Mux Data makes that easy to do with the other users in your Mux organization by giving you the ability to share the exact view you create of the dashboard. First, pause the metric display so that it contains the issue in the 30-minute bounds of the real-time chart. Then, filter the chart to the specific dimensions that exhibit the problem. The Negative Impact scores are helpful in finding the root cause of a problem if you don’t already know the scope.

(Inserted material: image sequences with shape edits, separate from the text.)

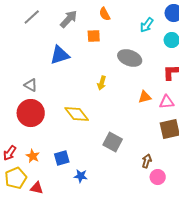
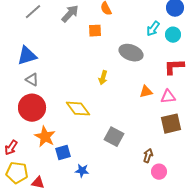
cyan arrow: (147, 25) -> (153, 29), moved
blue triangle: (60, 55) -> (27, 56), moved
orange star: (33, 156) -> (45, 137), moved, size x1.5
yellow pentagon: (16, 178) -> (17, 173), turned 30

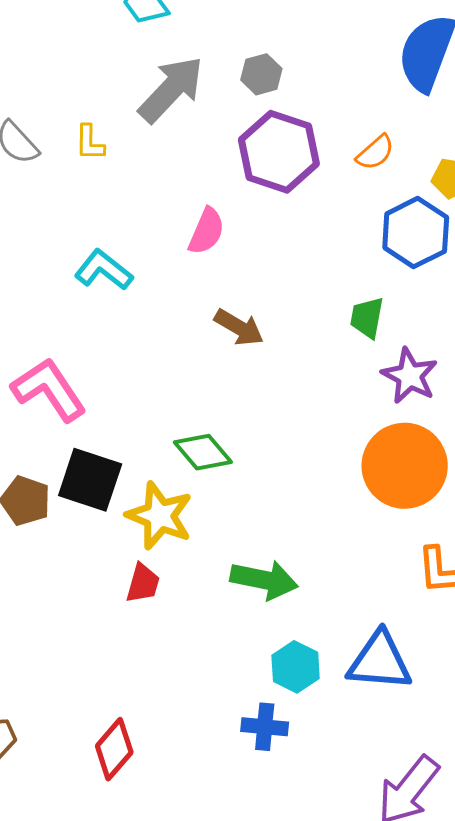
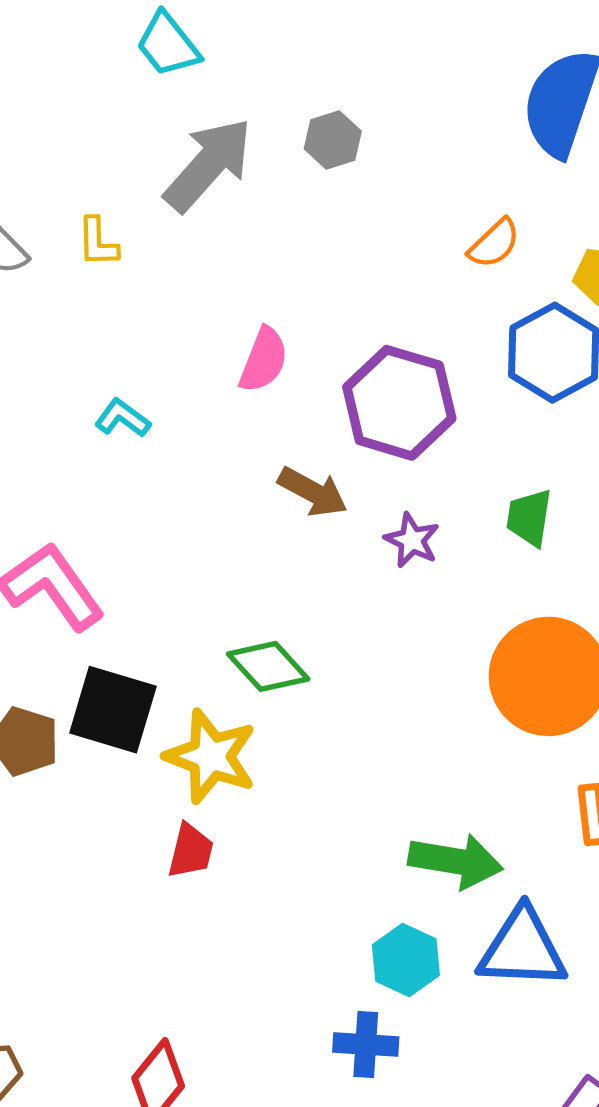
purple hexagon: (279, 152) -> (399, 403), moved
cyan L-shape: (104, 270) -> (122, 418), size x0.7
green trapezoid: (367, 318) -> (529, 518), moved
purple star: (410, 376) -> (412, 540), moved, size x0.7
green arrow: (264, 580) -> (456, 861), moved

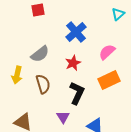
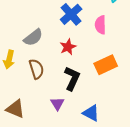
pink semicircle: (107, 52) -> (100, 25), moved, turned -48

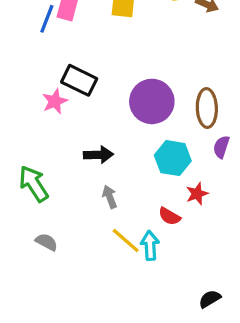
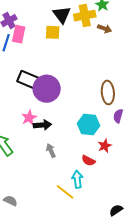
pink star: (55, 101) -> (29, 118), moved
purple circle: (152, 101) -> (47, 89), moved
yellow line: (126, 241) -> (65, 192), moved
gray semicircle: (46, 242) -> (10, 201), moved

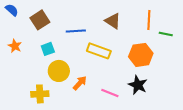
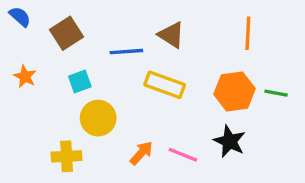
brown triangle: (113, 21) -> (171, 35), moved
green line: (166, 34) -> (276, 93), moved
orange arrow: (80, 83) -> (141, 153), moved

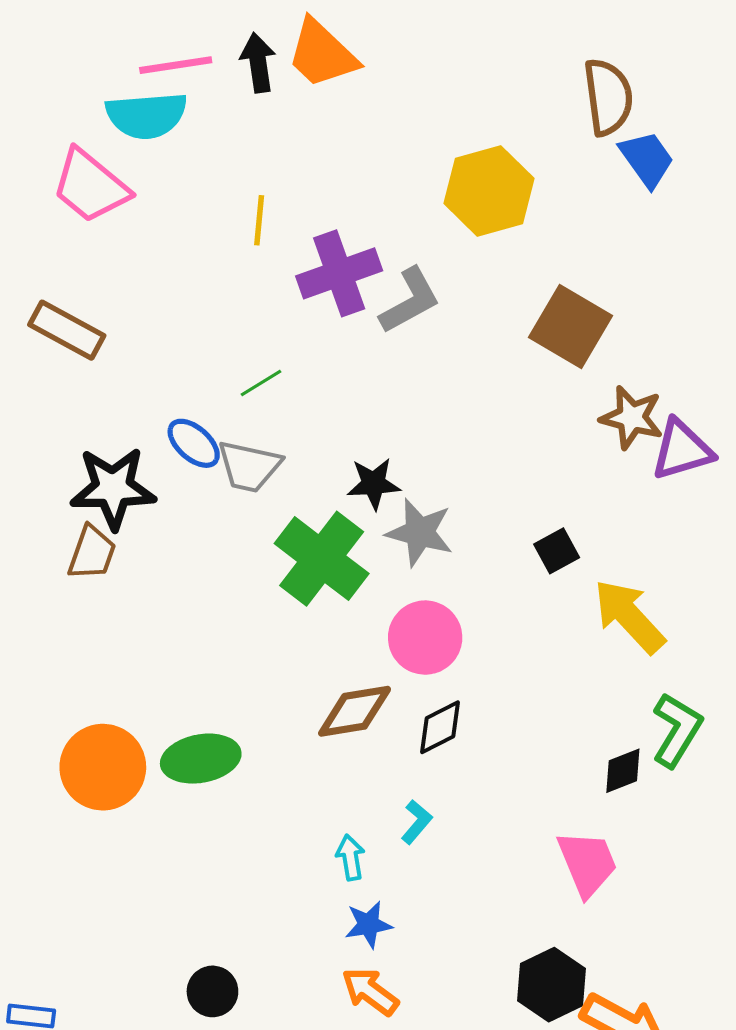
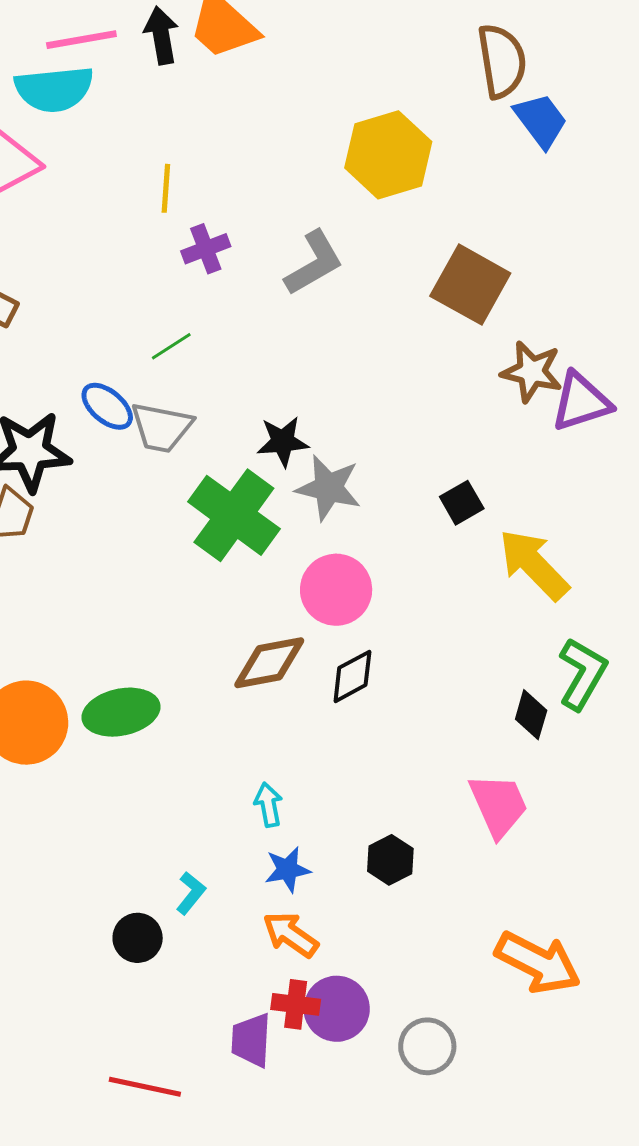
purple cross: (339, 273) -> (206, 249), moved, size x0.6
black diamond: (623, 771) -> (531, 715), turned -51
cyan L-shape: (417, 822) -> (191, 893), moved
black hexagon: (551, 985) -> (390, 860), moved, size x0.7

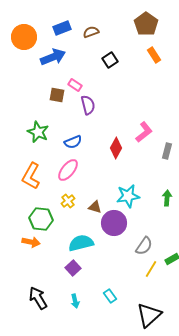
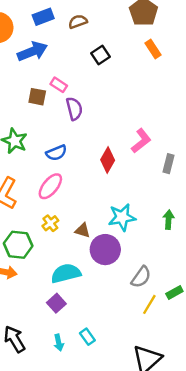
cyan rectangle: (110, 296) -> (87, 337), moved

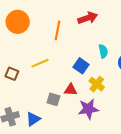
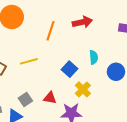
red triangle: (71, 90) -> (50, 98), moved
gray square: (53, 99) -> (25, 99), moved, turned 32

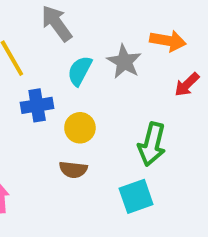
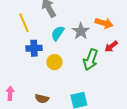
green arrow: (152, 144) -> (91, 60), moved
brown semicircle: (73, 170) -> (42, 99), moved

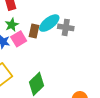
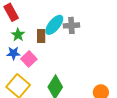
pink square: (19, 39) -> (29, 59), moved

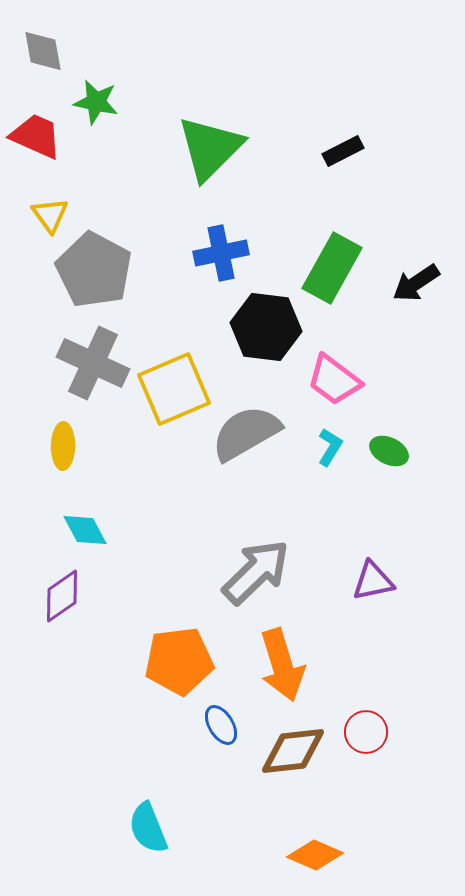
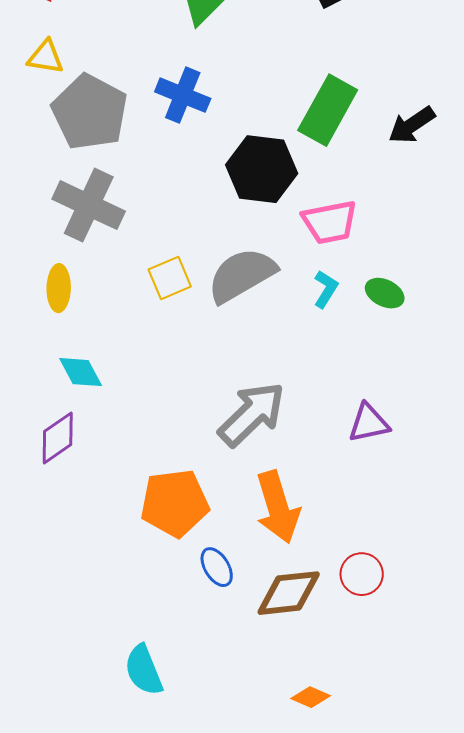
yellow triangle: (50, 215) -> (46, 57), turned -45
blue cross: (221, 253) -> (183, 95), moved, turned 34
pink trapezoid: (334, 380) -> (330, 222), turned -48
yellow square: (174, 389) -> (170, 278), moved, size x0.6
orange diamond: (315, 855) -> (311, 697), size x0.7

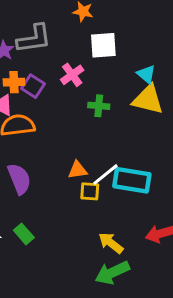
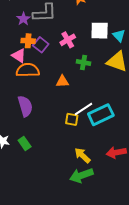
white square: (103, 45) -> (100, 31), moved
cyan triangle: (146, 74) -> (119, 36), moved
orange triangle: (78, 170) -> (62, 81), moved
cyan rectangle: (132, 180) -> (101, 115), turned -40

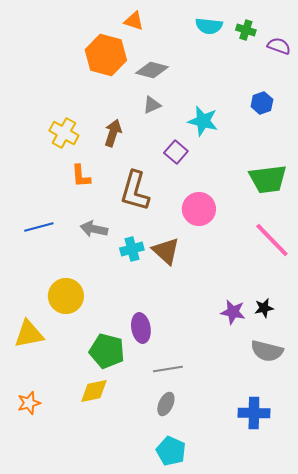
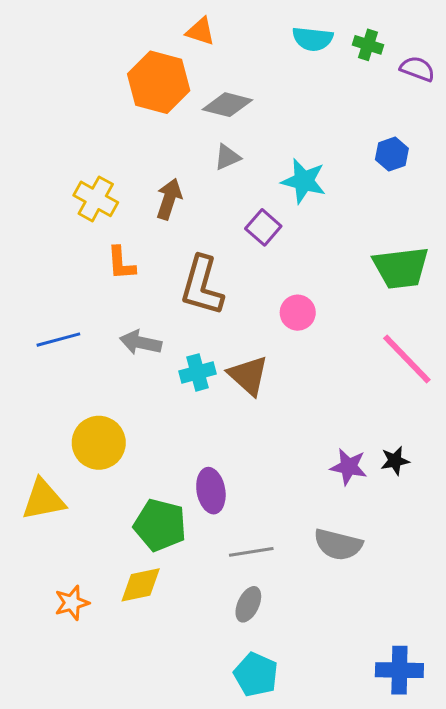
pink circle: (199, 209) -> (298, 313), size x0.7
gray semicircle: (267, 351) -> (338, 544), moved
orange star: (29, 403) -> (72, 603), moved
blue cross: (254, 413) -> (399, 670), moved

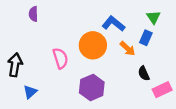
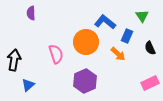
blue rectangle: (146, 38) -> (127, 36), moved
orange arrow: (127, 49) -> (118, 54), moved
black semicircle: (144, 73) -> (150, 48), moved

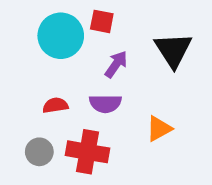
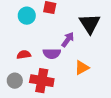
cyan circle: (61, 36) -> (27, 16), size x0.7
purple arrow: (116, 64) -> (68, 40), moved

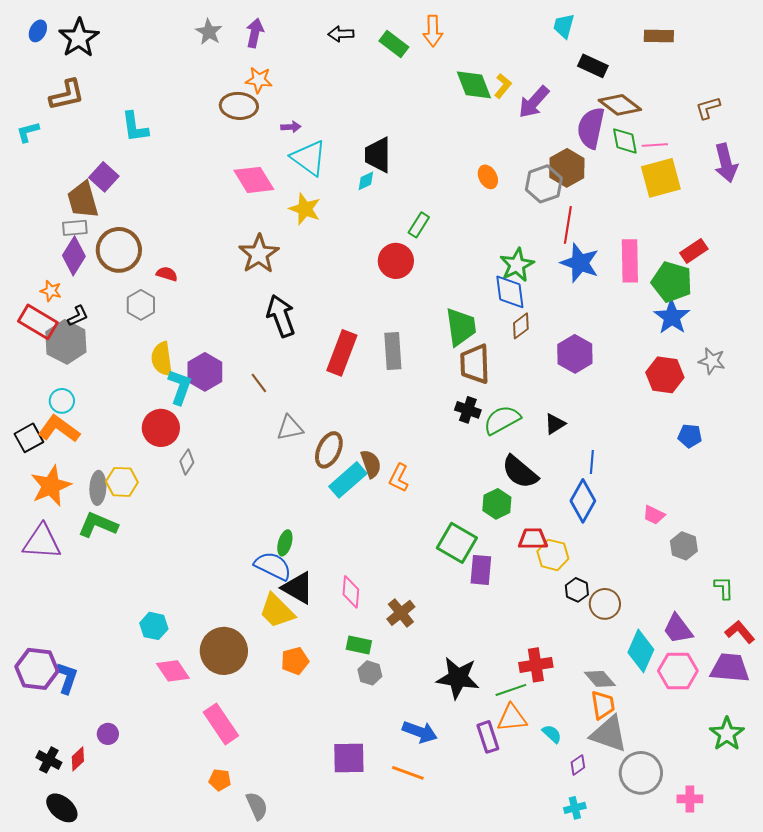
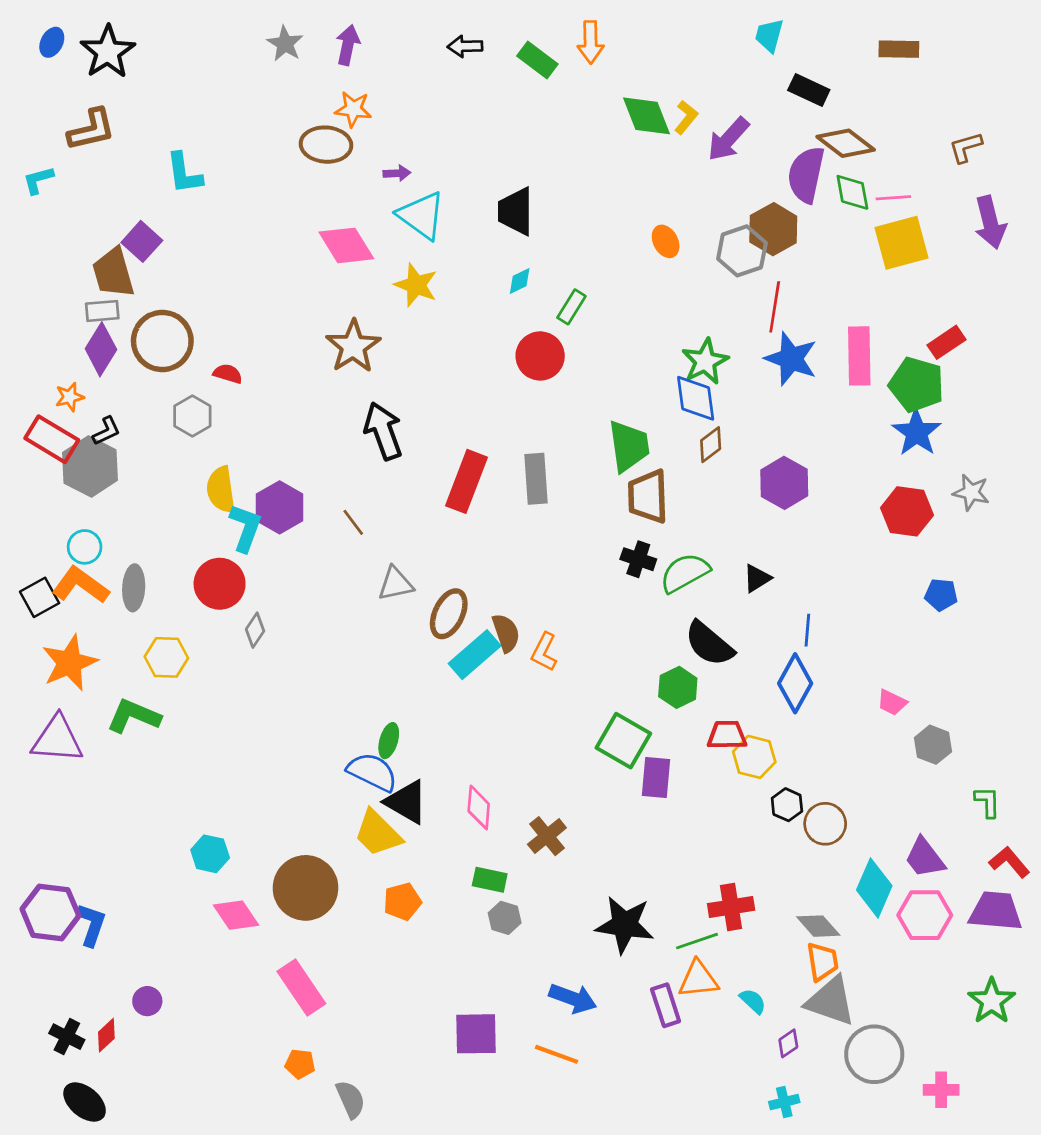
cyan diamond: (366, 181) -> (520, 281), moved
orange star: (51, 291) -> (70, 397), turned -30
gray ellipse: (98, 488) -> (134, 588), moved

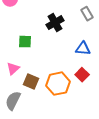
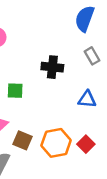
black cross: (55, 23) -> (52, 67), turned 36
red square: (82, 75) -> (86, 144), moved

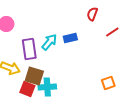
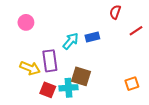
purple rectangle: (29, 49) -> (50, 61), moved
brown square: (34, 76) -> (81, 76), moved

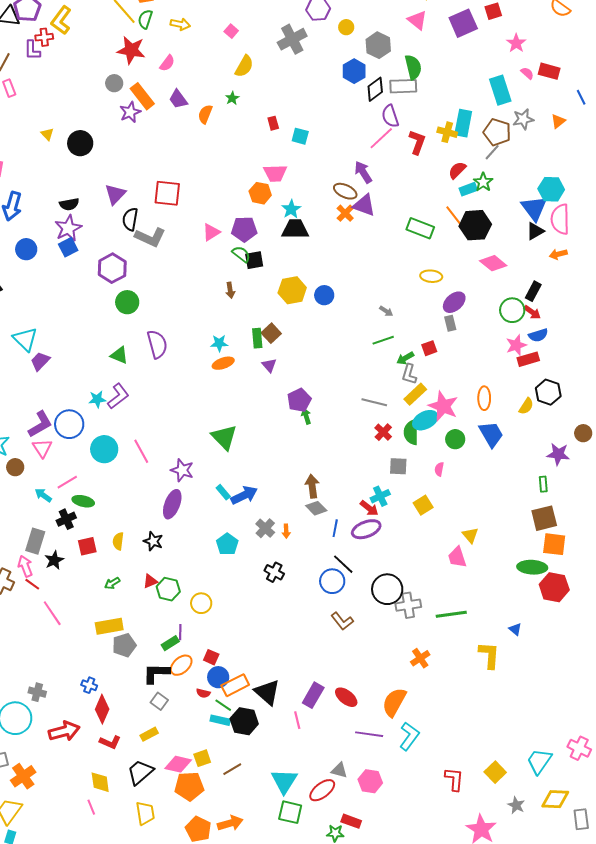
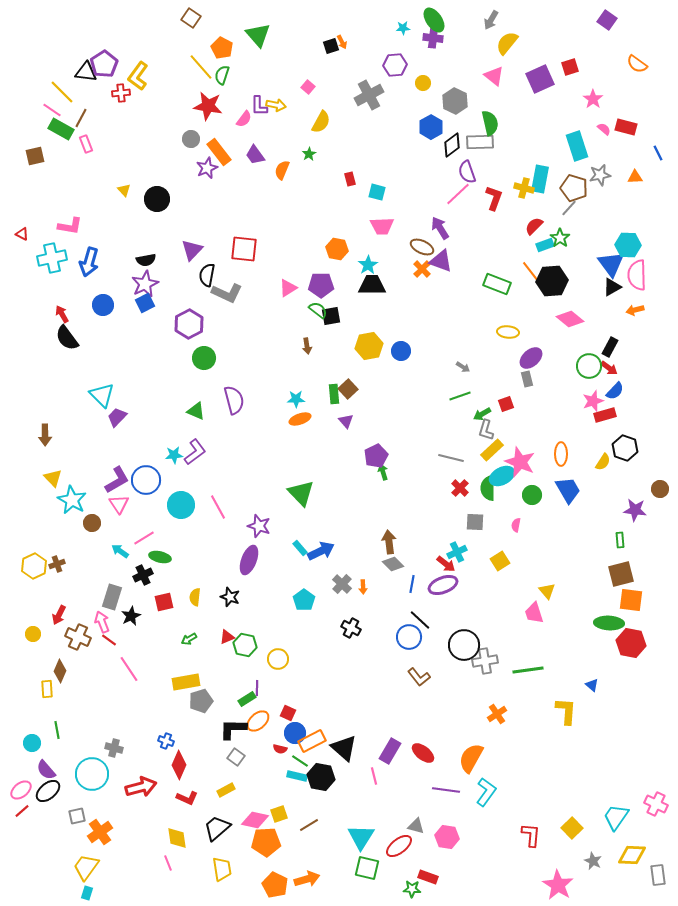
yellow arrow: (180, 24) -> (276, 105), moved
purple L-shape: (32, 50) -> (259, 106), moved
orange triangle: (558, 121) -> (635, 177), turned 35
pink trapezoid: (275, 173) -> (382, 226), moved
blue semicircle: (538, 335) -> (615, 391), turned -30

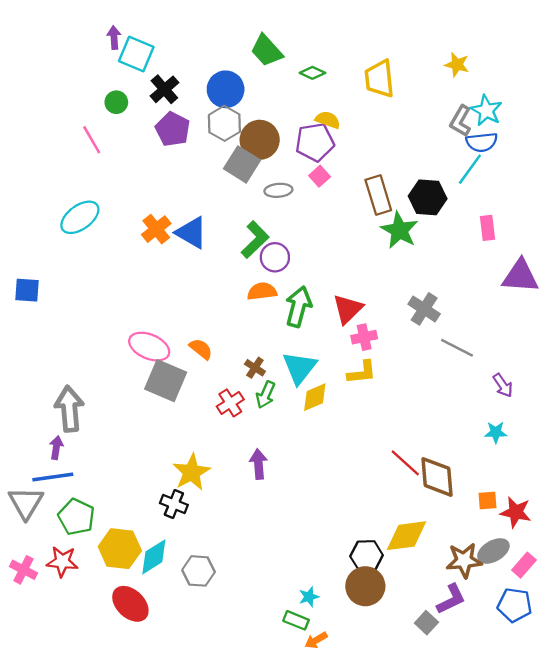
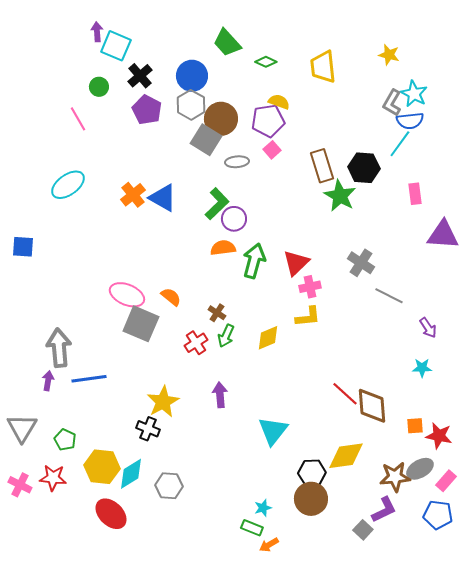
cyan triangle: (300, 368) -> (273, 431), moved
blue line: (53, 477) -> (89, 379), moved
green pentagon: (76, 517) -> (65, 440), size x0.7

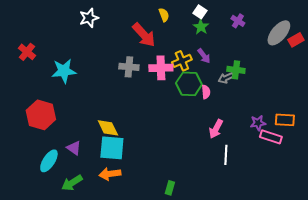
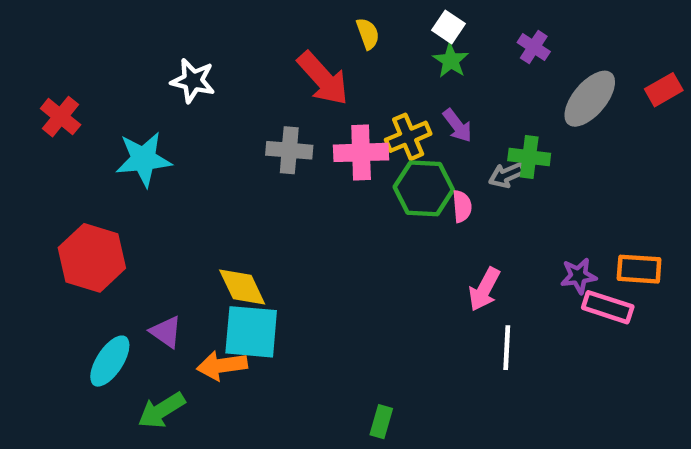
white star: (89, 18) -> (193, 81), moved, turned 30
gray ellipse: (279, 33) -> (590, 99), moved
orange arrow: (110, 174) -> (222, 366), moved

Once you have a useful view of the data, simply copy the url and send it to any user that has access to your Mux data. The user is able to click on the url to load the Real-Time Dashboard with the metric displayed on the expected timeframe, along with any filters that have been set. From there your teammate can view the chart or continue to dig into the data by adding or modifying filters to pinpoint the source of the problem.
It’s worth noting that real-time data can be shared for up to 24 hours. If you need data beyond that, the Metrics reports are useful for longer-term reporting and experience optimization.
Resolve the Issue
Although Mux Data can give you a good idea of where to look to resolve the problem and the viewers impacted, it can’t actually fix the problem for you. You’ll need to rollback the release, fix the server, or switch away from the CDN that is causing errors.
Once you do make the change(s), the Real-Time Dashboard will tell you immediately if the issue has been resolved. If you’re successful, you’ll start to see an improvement in the metrics within just a few seconds. The low-latency reporting allows you to rapidly verify fixes or, if the changes didn’t work as expected, move on to another solution.
Similar to how having faster source code builds reduces the cost of compilation and allows developers to more easily iterate and code features, faster metrics allow teams to reduce the turnaround time for responding to fixes.
Improve your resiliency
This last step is the most commonly skipped: the retrospective and platform improvements. Please don’t disregard this step. It’s usually less of a priority because the immediate issue has been resolved and the dust has settled. But if you don’t solve the root cause or build in additional redundancy, you will inevitably hit the same problem again in the future. The fixes can take away time from short-term feature work and impact delivery dates but, in the long run, you are much better off paying the cost to fix the root cause rather than losing time and customer credibility in the future because of similar outages occurring repeatedly.
For the long-term analysis and retrospectives, Mux Data has historical metrics that cover most aspects of the viewer experience. The metrics data is updated after each video ends rather than in real-time but the data is stored for much longer (months vs. 24 hours) and has many more dimensions and filters available to use for analysis.
To make analysis even easier, you now are able to view the long-term metrics in 10-minute increments rather than by hour. This allows you to get more granular detail about the customer experience and focus on events that are shorter in duration.
As post-mortem changes are made, metrics allow you to measure performance changes over time. Such as: Did the changes negatively impact the start-up time? Has the rebuffering percentage improved as expected? Was the viewers' experience in Asia improved since adding a new, local CDN? All of these are easy to answer with the long-term metrics.
With these new features for the Real-Time Dashboard and metrics, Mux Data users will be able to respond to issues faster and more efficiently. As always, we love to hear your feedback about our new features and how we can help you operate your video platform as efficiently as possible. Let us know what you think!